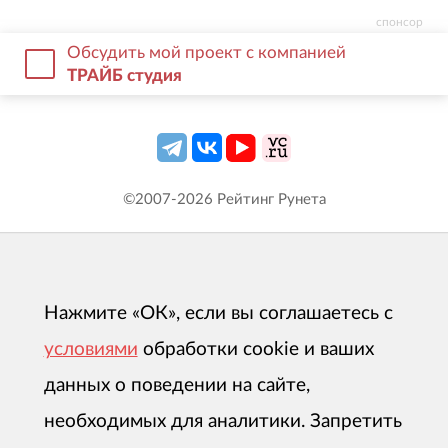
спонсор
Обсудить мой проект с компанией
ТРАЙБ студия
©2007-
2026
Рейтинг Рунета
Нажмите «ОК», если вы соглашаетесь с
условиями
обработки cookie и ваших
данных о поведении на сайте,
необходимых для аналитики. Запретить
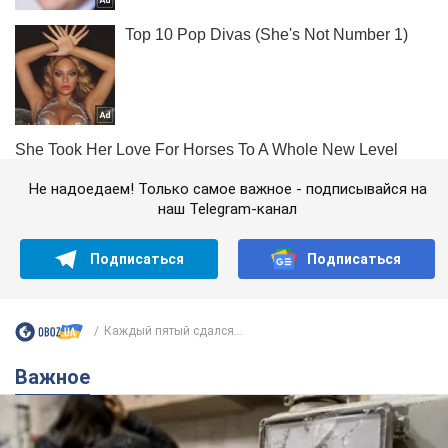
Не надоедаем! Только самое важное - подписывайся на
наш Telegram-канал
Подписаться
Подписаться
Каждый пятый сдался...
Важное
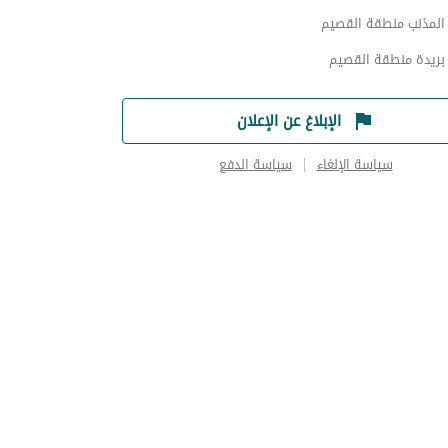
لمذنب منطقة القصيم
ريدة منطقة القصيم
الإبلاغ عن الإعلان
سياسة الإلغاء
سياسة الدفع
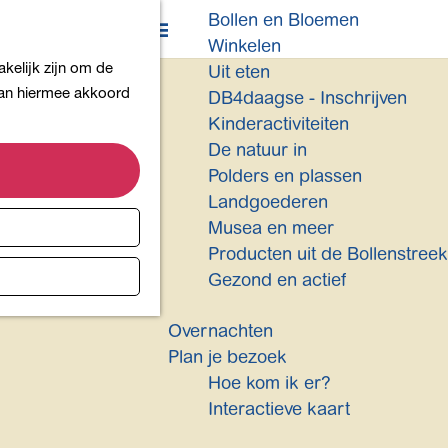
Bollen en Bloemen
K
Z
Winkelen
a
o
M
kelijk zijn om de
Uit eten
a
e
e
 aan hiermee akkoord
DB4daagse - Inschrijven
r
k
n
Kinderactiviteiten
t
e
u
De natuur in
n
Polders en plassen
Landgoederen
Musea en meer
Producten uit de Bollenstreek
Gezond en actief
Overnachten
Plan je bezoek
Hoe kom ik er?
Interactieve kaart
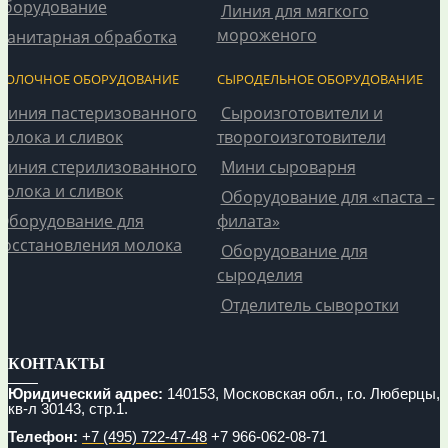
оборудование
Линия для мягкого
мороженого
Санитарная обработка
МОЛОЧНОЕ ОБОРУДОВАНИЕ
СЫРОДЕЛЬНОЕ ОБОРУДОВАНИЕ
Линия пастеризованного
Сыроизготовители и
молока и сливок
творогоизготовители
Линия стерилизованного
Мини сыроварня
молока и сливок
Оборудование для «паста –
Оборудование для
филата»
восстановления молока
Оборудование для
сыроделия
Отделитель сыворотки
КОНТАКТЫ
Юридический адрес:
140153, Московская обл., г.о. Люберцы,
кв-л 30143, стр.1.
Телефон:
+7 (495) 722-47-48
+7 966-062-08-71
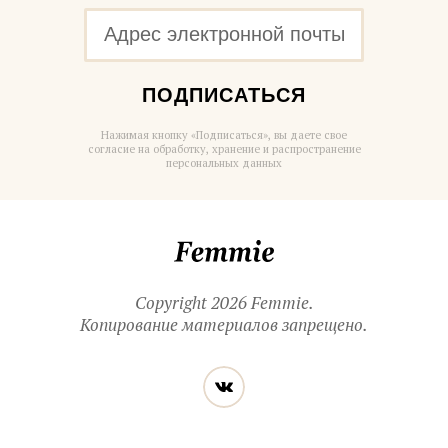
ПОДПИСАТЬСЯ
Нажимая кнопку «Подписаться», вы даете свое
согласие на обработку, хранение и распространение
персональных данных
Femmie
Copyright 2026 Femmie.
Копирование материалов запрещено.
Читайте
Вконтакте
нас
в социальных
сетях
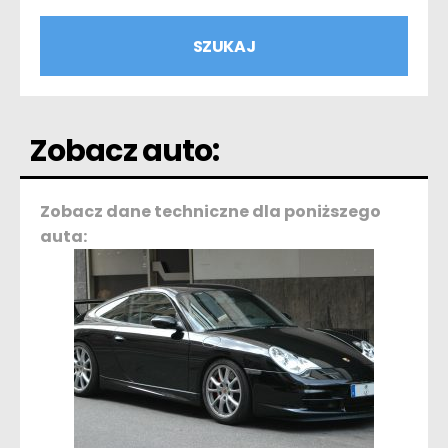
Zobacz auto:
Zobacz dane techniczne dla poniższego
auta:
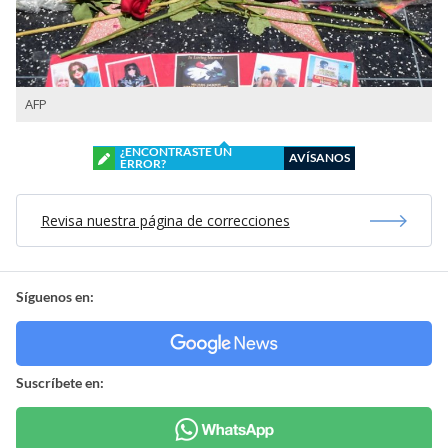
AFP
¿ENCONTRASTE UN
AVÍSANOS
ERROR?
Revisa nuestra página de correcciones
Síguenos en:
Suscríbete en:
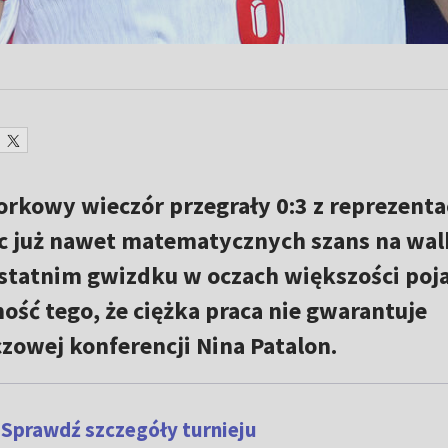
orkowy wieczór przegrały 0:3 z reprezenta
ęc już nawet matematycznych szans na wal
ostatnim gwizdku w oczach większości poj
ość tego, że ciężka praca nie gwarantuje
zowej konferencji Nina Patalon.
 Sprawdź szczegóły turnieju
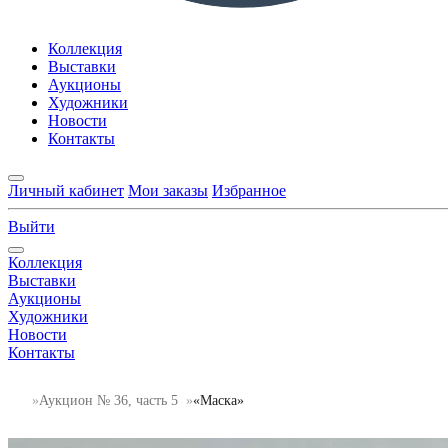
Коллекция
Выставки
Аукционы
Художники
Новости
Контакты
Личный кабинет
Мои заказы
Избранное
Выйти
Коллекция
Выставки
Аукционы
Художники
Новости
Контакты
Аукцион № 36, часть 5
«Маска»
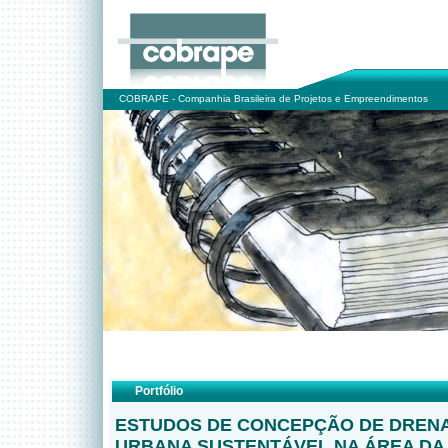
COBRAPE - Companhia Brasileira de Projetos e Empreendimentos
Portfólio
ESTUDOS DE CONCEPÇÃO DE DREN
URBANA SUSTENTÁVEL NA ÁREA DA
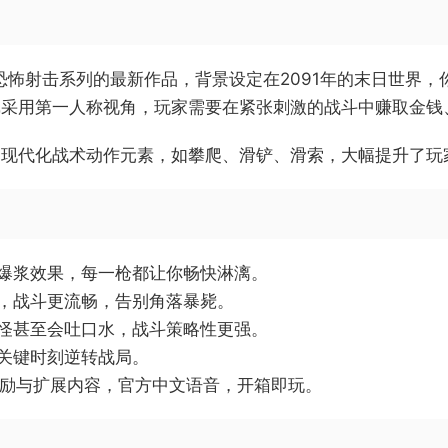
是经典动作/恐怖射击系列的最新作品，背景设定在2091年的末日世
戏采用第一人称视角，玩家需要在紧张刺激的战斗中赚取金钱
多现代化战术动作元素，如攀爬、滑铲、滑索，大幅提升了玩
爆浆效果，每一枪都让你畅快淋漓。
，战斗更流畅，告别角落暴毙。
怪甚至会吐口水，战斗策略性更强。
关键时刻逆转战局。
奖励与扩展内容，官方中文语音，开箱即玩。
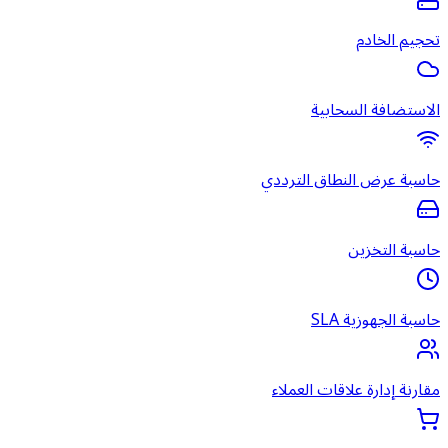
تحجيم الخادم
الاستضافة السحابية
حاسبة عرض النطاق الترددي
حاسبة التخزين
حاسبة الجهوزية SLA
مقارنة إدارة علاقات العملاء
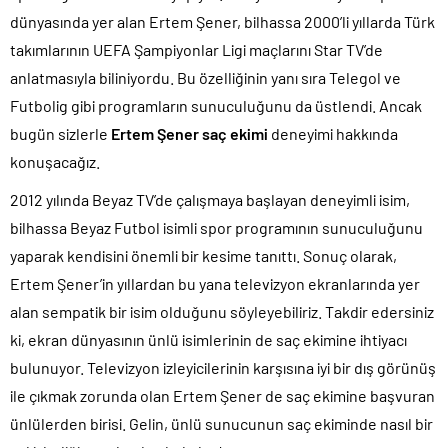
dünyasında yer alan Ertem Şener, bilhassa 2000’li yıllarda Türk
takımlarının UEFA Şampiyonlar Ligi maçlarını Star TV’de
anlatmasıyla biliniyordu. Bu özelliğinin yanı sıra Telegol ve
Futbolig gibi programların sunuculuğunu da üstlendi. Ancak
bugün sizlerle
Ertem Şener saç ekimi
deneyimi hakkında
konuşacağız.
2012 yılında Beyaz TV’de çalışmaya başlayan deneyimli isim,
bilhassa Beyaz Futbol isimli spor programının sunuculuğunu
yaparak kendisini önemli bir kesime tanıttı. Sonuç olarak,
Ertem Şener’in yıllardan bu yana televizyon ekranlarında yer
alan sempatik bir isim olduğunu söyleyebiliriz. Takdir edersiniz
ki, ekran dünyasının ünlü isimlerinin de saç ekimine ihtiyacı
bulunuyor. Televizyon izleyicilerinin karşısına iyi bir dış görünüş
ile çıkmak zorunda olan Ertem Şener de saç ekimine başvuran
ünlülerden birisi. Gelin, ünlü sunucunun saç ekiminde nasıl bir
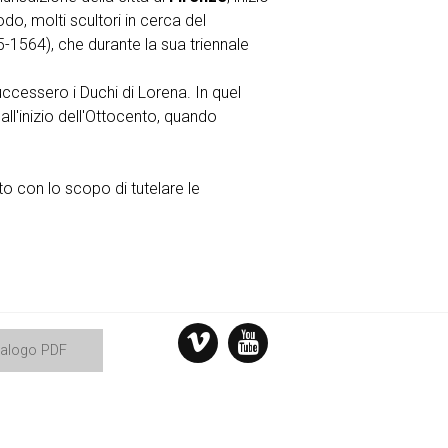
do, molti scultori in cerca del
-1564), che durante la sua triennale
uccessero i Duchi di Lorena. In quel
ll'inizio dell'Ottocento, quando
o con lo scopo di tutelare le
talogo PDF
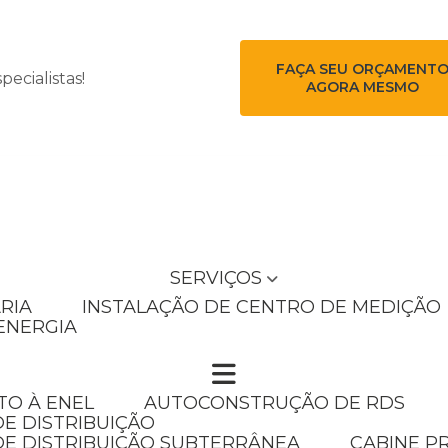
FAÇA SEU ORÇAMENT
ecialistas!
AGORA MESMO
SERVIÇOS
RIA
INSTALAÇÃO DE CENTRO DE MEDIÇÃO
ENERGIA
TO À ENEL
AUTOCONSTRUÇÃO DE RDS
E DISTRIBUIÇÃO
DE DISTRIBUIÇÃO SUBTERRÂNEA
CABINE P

+ + + + +

■ HOW TO COMPLETE THIS TASK
Only the lines between the one with "COBRAPE - Companhia" and the one with "الاستضافة السحابية", those two included, get copied from the material above. Keep it exact and free of pictures.

■ WRITTEN SOLUTION
COBRAPE - Companhia Brasileira de Projetos e Empreendimentos
Portfólio
ESTUDOS DE CONCEPÇÃO DE DREN
URBANA SUSTENTÁVEL NA ÁREA DA
是经典动作/恐怖射击系列的最新作品，背景设定在2091年的末日世
戏采用第一人称视角，玩家需要在紧张刺激的战斗中赚取金钱
多现代化战术动作元素，如攀爬、滑铲、滑索，大幅提升了玩
爆浆效果，每一枪都让你畅快淋漓。
，战斗更流畅，告别角落暴毙。
怪甚至会吐口水，战斗策略性更强。
关键时刻逆转战局。
奖励与扩展内容，官方中文语音，开箱即玩。
تحجيم الخادم
الاستضافة السحابية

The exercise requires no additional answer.